Aqui quero falar do “kigo”, a palavra de estação. No Japão, país de clima temperado e pequena extensão longitudinal, as estações são bem definidas. O haicai é, pela origem, como todos sabem, o terceto que traz uma indicação sobre a estação em que foi composto. Essa indicação, por força da tradição, se cristalizou em palavras e expressões convencionais. Neblina implica primavera, frio indica inverno, lua sem qualificação é kigo de outono, e muitas atividades humanas típicas de determinada estação indicam o momento do ano em que ocorrem.

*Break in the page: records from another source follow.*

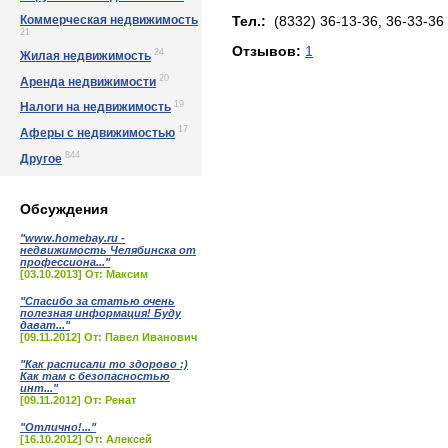
Коммерческая недвижимость
Тел.:
(8332) 36-13-36, 36-33-36
21
Отзывов:
1
24
Жилая недвижимость
20
Аренда недвижимости
19
Налоги на недвижимость
17
Аферы с недвижимостью
844
Другое
Обсуждения
"www.homebay.ru -
недвижимость Челябинска от
профессиона..."
[03.10.2013] От: Максим
"Спасибо за статью очень
полезная информация! Буду
дават..."
[09.11.2012] От: Павел Иванович
"Как расписали то здорово :)
Как там с безопасностью
инт..."
[09.11.2012] От: Ренат
"Отлично!..."
[16.10.2012] От: Алексей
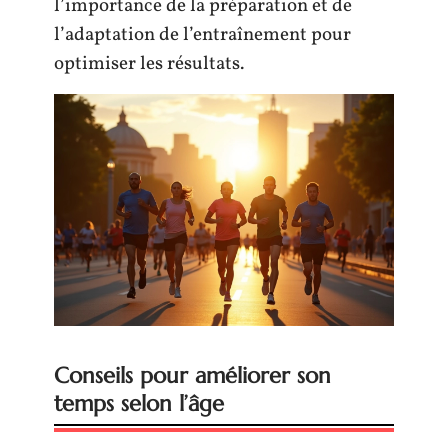
l’importance de la préparation et de
l’adaptation de l’entraînement pour
optimiser les résultats.
Conseils pour améliorer son
temps selon l’âge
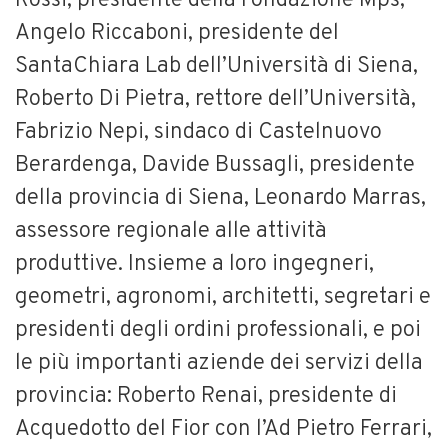
Rossi, presidente della Fondazione Mps,
Angelo Riccaboni, presidente del
SantaChiara Lab dell’Università di Siena,
Roberto Di Pietra, rettore dell’Università,
Fabrizio Nepi, sindaco di Castelnuovo
Berardenga, Davide Bussagli, presidente
della provincia di Siena, Leonardo Marras,
assessore regionale alle attività
produttive. Insieme a loro ingegneri,
geometri, agronomi, architetti, segretari e
presidenti degli ordini professionali, e poi
le più importanti aziende dei servizi della
provincia: Roberto Renai, presidente di
Acquedotto del Fior con l’Ad Pietro Ferrari,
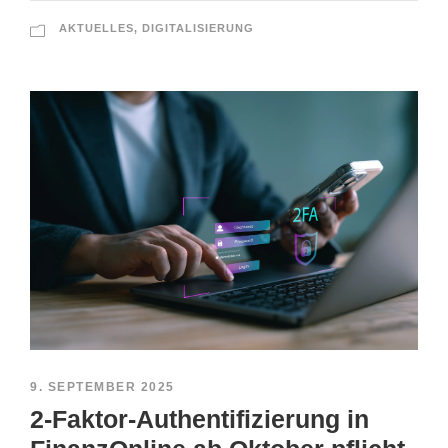
AKTUELLES
,
DIGITALISIERUNG
9. SEPTEMBER 2025
2-Faktor-Authentifizierung in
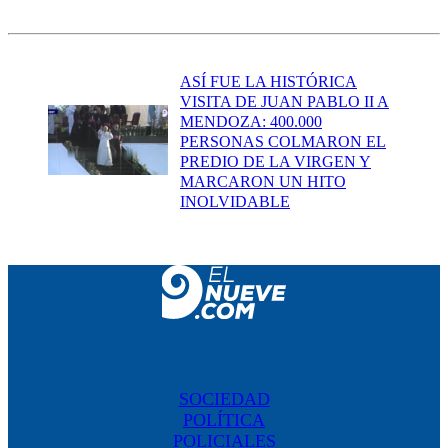
ASÍ FUE LA HISTÓRICA
VISITA DE JUAN PABLO II A
MENDOZA: 400.000
PERSONAS COLMARON EL
PREDIO DE LA VIRGEN Y
MARCARON UN HITO
INOLVIDABLE
SOCIEDAD
POLÍTICA
POLICIALES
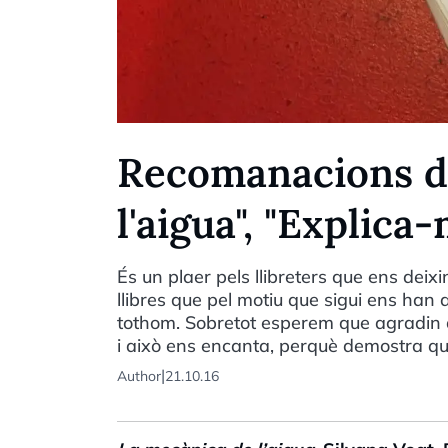
Recomanacions de
l'aigua", "Explica-
És un plaer pels llibreters que ens dei
llibres que pel motiu que sigui ens ha
tothom. Sobretot esperem que agradin 
i això ens encanta, perquè demostra que
|
Author
21.10.16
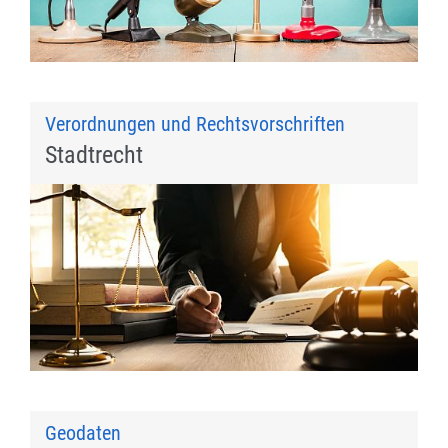
Verordnungen und Rechtsvorschriften
Stadtrecht
Geodaten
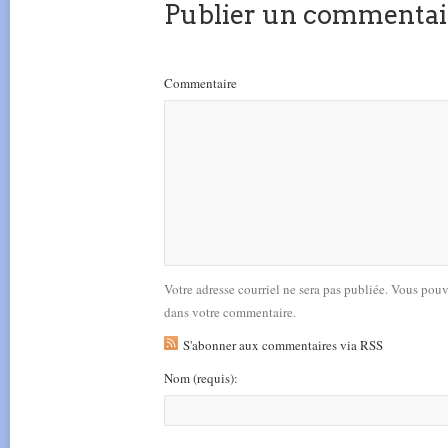
Publier un commentai
Commentaire
Votre adresse courriel ne sera pas publiée. Vous pou
dans votre commentaire.
S'abonner aux commentaires via RSS
Nom
(requis)
:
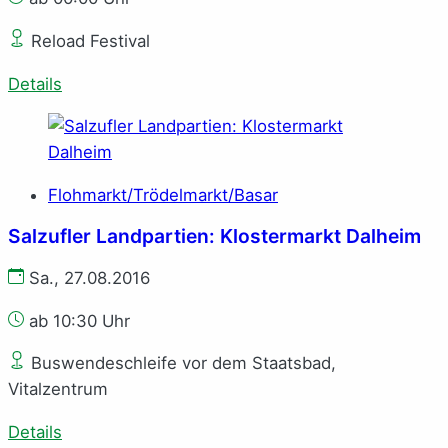
Reload Festival
Details
Flohmarkt/Trödelmarkt/Basar
Salzufler Landpartien: Klostermarkt Dalheim
Sa., 27.08.2016
ab 10:30 Uhr
Buswendeschleife vor dem Staatsbad,
Vitalzentrum
Details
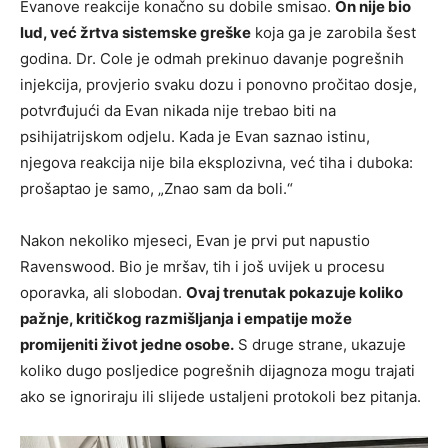
Evanove reakcije konačno su dobile smisao.
On nije bio
lud, već žrtva sistemske greške
koja ga je zarobila šest
godina. Dr. Cole je odmah prekinuo davanje pogrešnih
injekcija, provjerio svaku dozu i ponovno pročitao dosje,
potvrđujući da Evan nikada nije trebao biti na
psihijatrijskom odjelu. Kada je Evan saznao istinu,
njegova reakcija nije bila eksplozivna, već tiha i duboka:
prošaptao je samo, „Znao sam da boli.“
Nakon nekoliko mjeseci, Evan je prvi put napustio
Ravenswood. Bio je mršav, tih i još uvijek u procesu
oporavka, ali slobodan.
Ovaj trenutak pokazuje koliko
pažnje, kritičkog razmišljanja i empatije može
promijeniti život jedne osobe.
S druge strane, ukazuje
koliko dugo posljedice pogrešnih dijagnoza mogu trajati
ako se ignoriraju ili slijede ustaljeni protokoli bez pitanja.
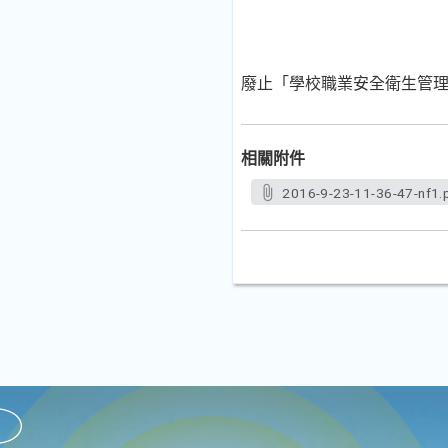
廢止「學校職業安全衛生管
相關附件
2016-9-23-11-36-47-nf1.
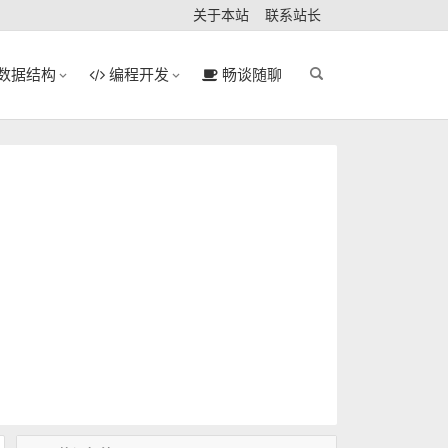
关于本站
联系站长
数据结构
编程开发
畅谈随聊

O “kigo” é, assim, uma forma muito econômica e eficaz de despertar associações com um determinado momento e com a disposição de espírito que a ela se liga de alguma forma. É como um acorde, que define um tom e um clima, e abre um leque de possibilidades de harmonização.
No Brasil, país de enorme extensão em longitude e latitude, há poucos kigos unânimes. A maior parte deles associados ao calendário profano ou religioso (Carnaval, Natal, Dia de Finados, Dia dos Pais, Dia das Mães, Dia do Trabalho...) ou à sazonalidade das frutas regionais.
Não creio, por isso, que faça sentido nos apegarmos aos kigos e compormos os haicais a partir deles. Podemos, claro, criar com o tempo um repertório de kigos, mas não de modo abstrato. Não como ponto de partida para a composição do haicai.
Com isso quero dizer que temos de nos centrar numa experiência, numa sensação ou num estado de ânimo originado de uma percepção objetiva (de preferência sensória). Com o tempo, pela repetição da associação da experiência sensória com uma época do ano ou uma disposição do espírito, poderemos ter algo parecido com o kigo, no sentido japonês. Nem isso, porém, deve ser o objetivo principal da prática, do meu ponto de vista.
Parece-me, em suma, um engano compor o haicai a partir do kigo tradicional. Isto é, o haicaísta sair em busca do haicai que caiba no kigo. É ruim para a prática, para a aprendizagem e para a fruição, isto é, para a descoberta que o leitor faz do que vem naqueles poucos versos.
O contrário é mais produtivo: compor o haicai por impulso, a partir de uma sensação ou percepção. E depois ver se o que disparou o haicai encontrou uma palavra própria ou não. E não se apegar ao haicai assim produzido, pois ele é um registro, uma consequência e não um objetivo. Como experiência e exercício espiritual, apegar-se a ele, querer produzir um haicai brilhante ou então tentar salvar a todo custo um haicai mal formulado, isto é, tentar construir com palavras o que a intuição não cristalizou de imediato, é perder o caminho no momento mesmo em que se tenta trilhá-lo.
Portanto, resumindo: o mais importante para o tipo de haicai que julgo interessante é ele se apresentar como registro objetivo de uma sensação. É em volta dessa sensação ou percepção objetiva que se deve articular o haicai, é para isso que deve apontar, independente de qualquer outra ressonância que ele tenha.
Sem sensação, sem haicai: eis o lema que acho mais profícuo. Haicai só feito de palavras e de abstrações não me parece digno de respeito (para parafrasear as palavras do mestre). O haicai que acho valer a pena é aquele centrado na verdade e na percepção objetiva.
Haveria muito a dizer ainda. Sobre a forma, sobre as tentações que lançam sombra no caminho. E também valeria a pena repisar um ponto: um tal haicai não deve pretender ser “literatura”, produto, mas vivência, prática, aprendizado, atitude. Um jeito de estar no mundo e na linguagem. A “visão própria”, a vaidade, o desejo de compor algo bonito ou brilhante, o desejo de explicar, de compor adivinhas e outras coisas fáceis, como jogos de linguagem, são os perigos e os entraves da prática. Mas isso seria discutido com vagar, na prática de cada dia, se eu fosse levar adiante este projeto.